If I have a single vector, I can get the 1st occurrence which is below a value:
test <- c(0.5,0.8,0.1,0.08,0.06,0.04)
which(test<0.1)[1]
As noted by Matthew, which.max
does not return the correct value if there's no value <5 in a column (it returns 1
, whereas the correct value is "nothing"). The match
function is nice to handle this case:
> test2 <- matrix(c(5,8,3,4, 7,5,6,7), ncol=2)
> apply(test2<5, 2, which.max)
[1] 3 1
> apply(test2<5, 2, function(x) match(TRUE, x))
[1] 3 NA
Try this:
test2 <- matrix(c(5,8,3,4,7,5,6,2),ncol=2)
> test2
[,1] [,2]
[1,] 5 7
[2,] 8 5
[3,] 3 6
[4,] 4 2
> foo <- function(x){which(x < 5)[1]}
> apply(test2,2,foo)
The key here being that you take the piece that you know works on a single vector, and simply wrap it in a function. apply
will, well, apply that function to each column.
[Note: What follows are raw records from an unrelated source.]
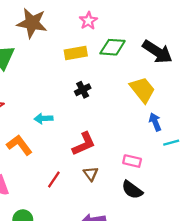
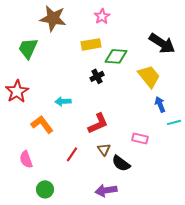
green diamond: (113, 47) -> (116, 56), moved
black semicircle: (132, 190) -> (121, 163), moved

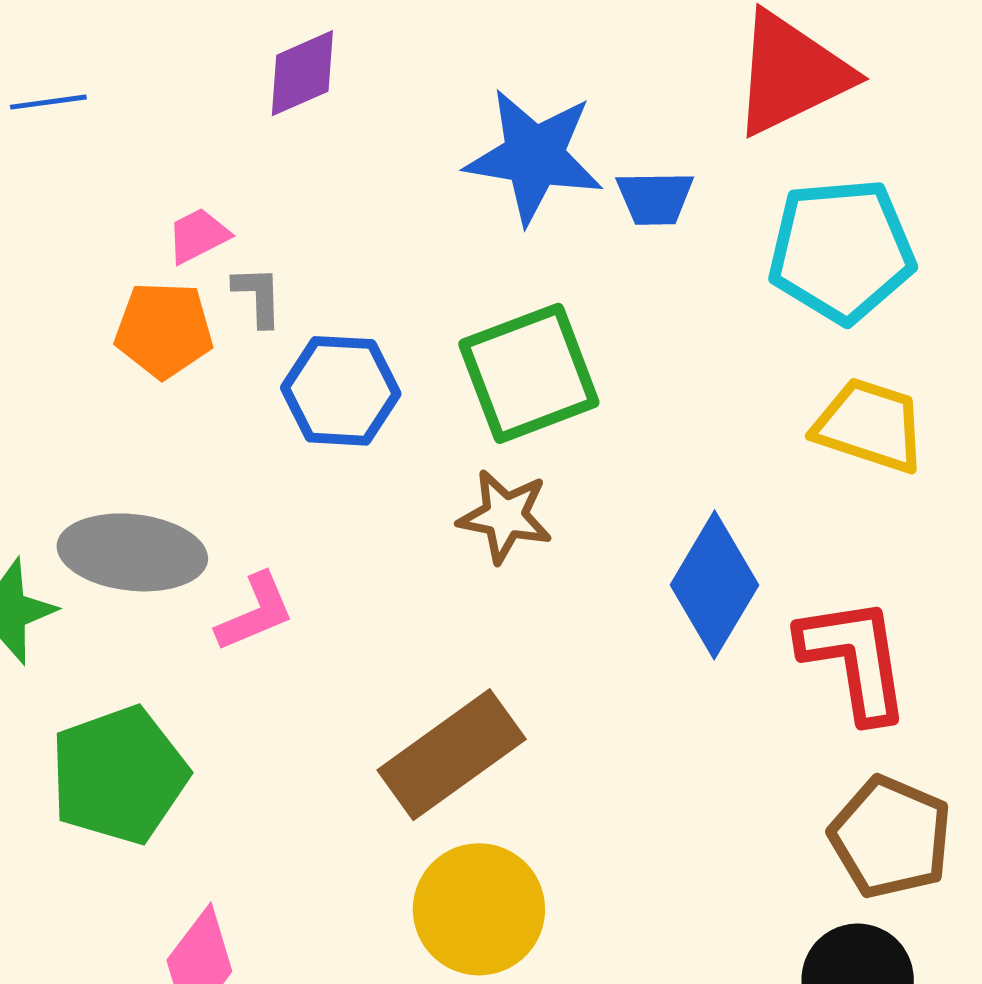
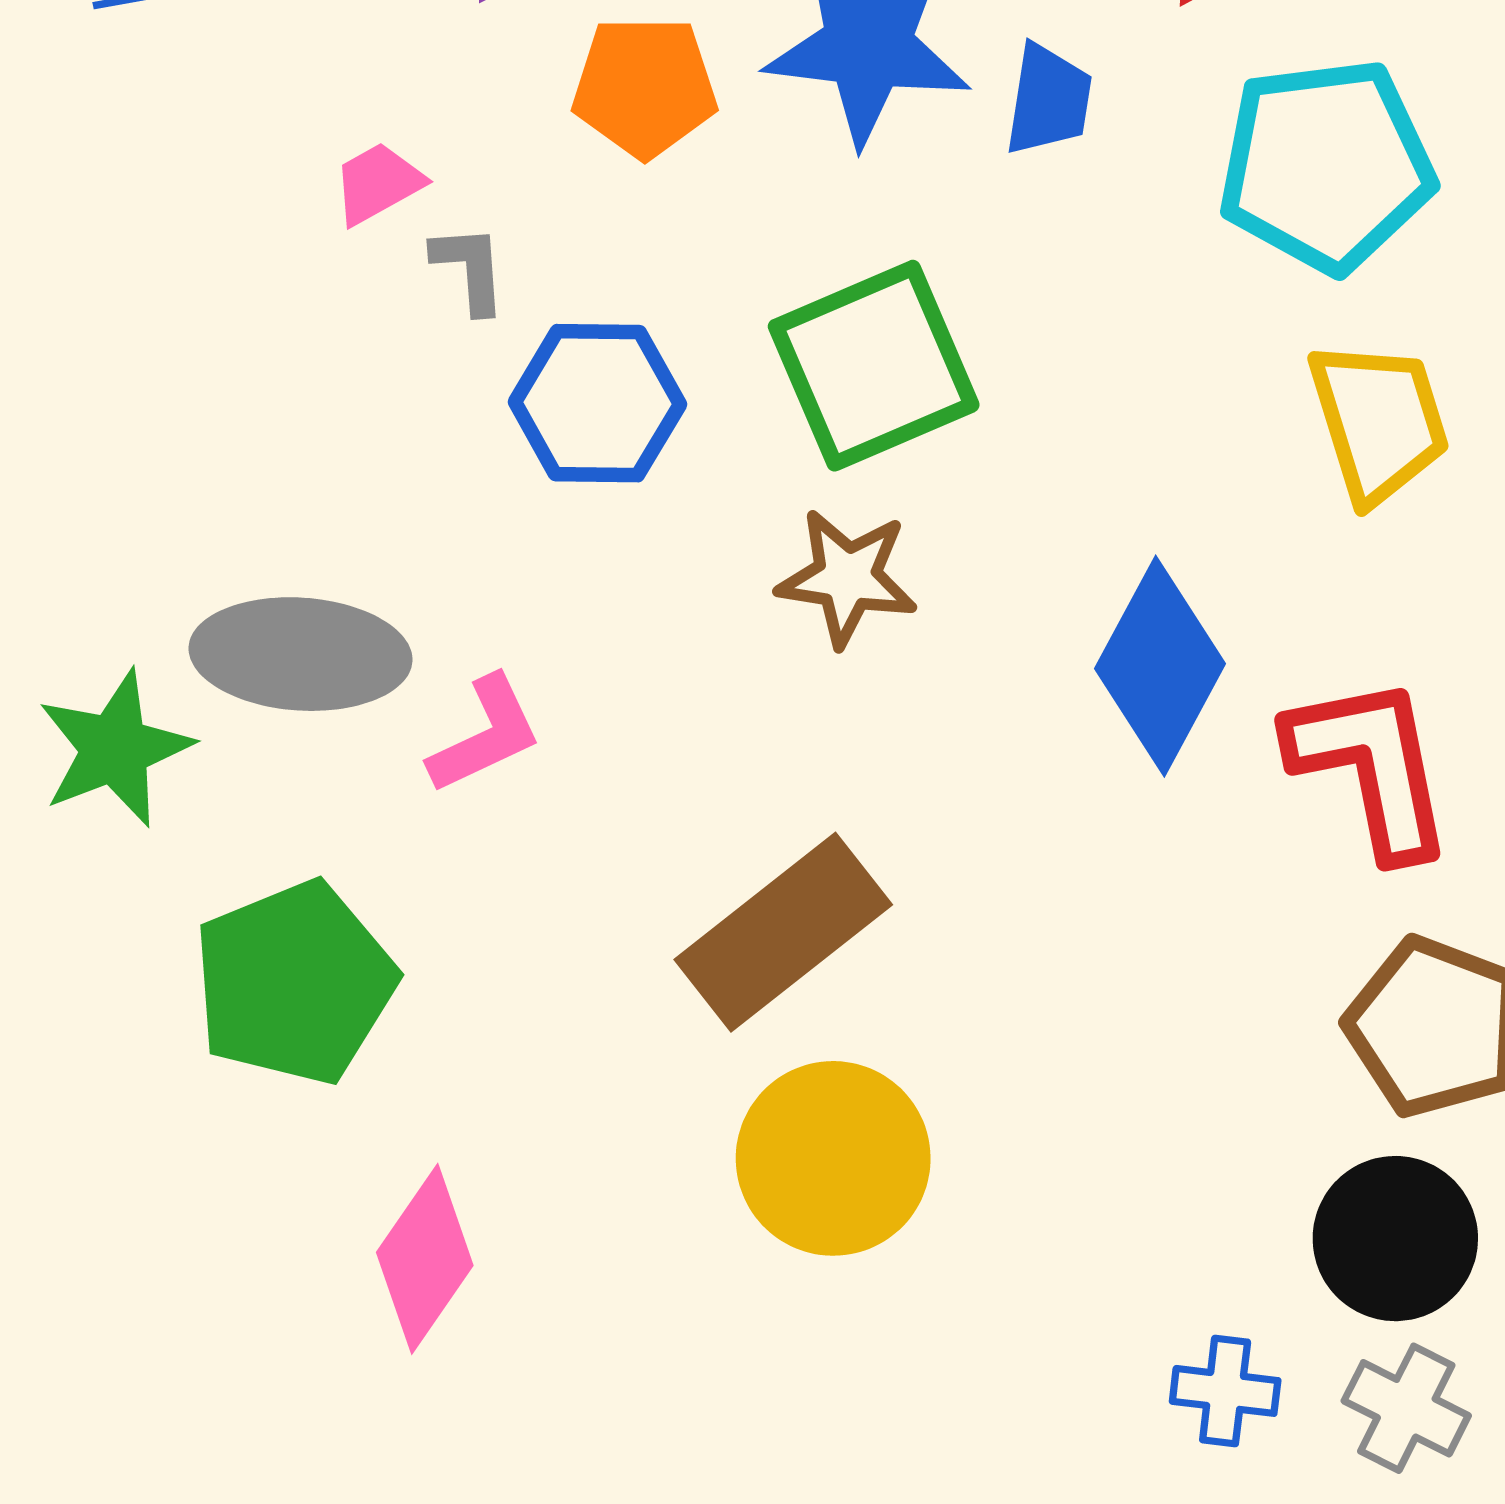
blue trapezoid: (655, 198) -> (1048, 100), turned -78
orange pentagon: (164, 330) -> (645, 87), moved
yellow trapezoid: (870, 425) -> (1379, 421), turned 57

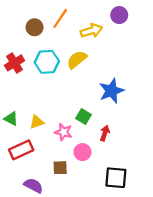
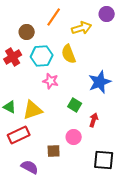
brown circle: (35, 27) -> (27, 32), moved
yellow semicircle: (77, 60) -> (69, 54), turned -72
yellow triangle: (37, 122) -> (33, 110), size x1.5
pink star: (64, 132) -> (51, 81), moved

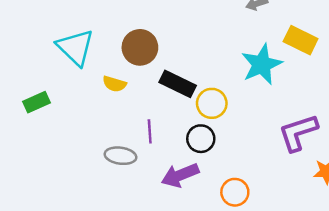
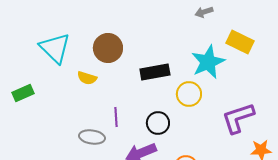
black rectangle: (178, 84) -> (155, 72), moved, turned -36
yellow circle: (212, 103) -> (189, 94), moved

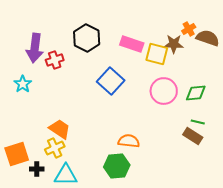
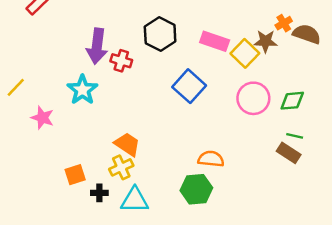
yellow square: (157, 54) -> (245, 53), turned 30
red cross: (55, 60) -> (121, 61), turned 36
cyan star: (23, 84) -> (82, 90), size x1.4
orange square: (17, 154) -> (75, 175), size x0.7

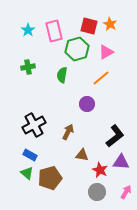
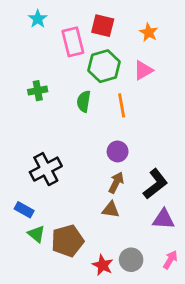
red square: (89, 26) -> (103, 26), moved
cyan star: (28, 30) -> (38, 19), moved
orange line: (101, 78) -> (122, 105), moved, turned -60
purple circle: (87, 104) -> (118, 151), moved
brown arrow: (68, 132) -> (116, 183), moved
blue rectangle: (30, 155) -> (24, 210), moved
red star: (100, 170) -> (103, 265), moved

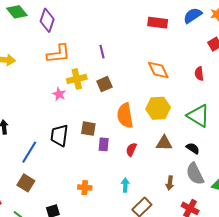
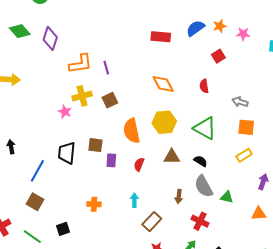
orange L-shape: (58, 54) -> (80, 64), moved

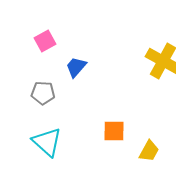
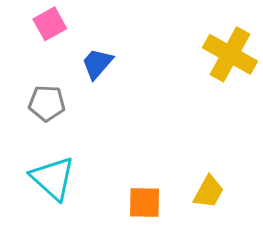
orange square: (114, 131) -> (144, 203), moved

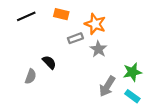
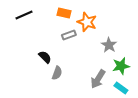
orange rectangle: (61, 14) -> (64, 13), moved
gray star: (98, 49) -> (109, 45), moved
gray semicircle: (31, 76) -> (57, 73), moved

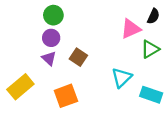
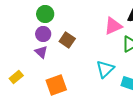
brown square: (78, 57) -> (67, 40), moved
yellow rectangle: (20, 87) -> (16, 77), size x0.6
Here's another answer. Assuming you mean test2 where you write test3, note that 'test2<5' is a logical vector. The minimum value will be FALSE. The maximum value (TRUE) is what you want:
> apply(test2<5,2,which.max)
[1] 3 4
Note that this is not correct if the maximum value is not TRUE.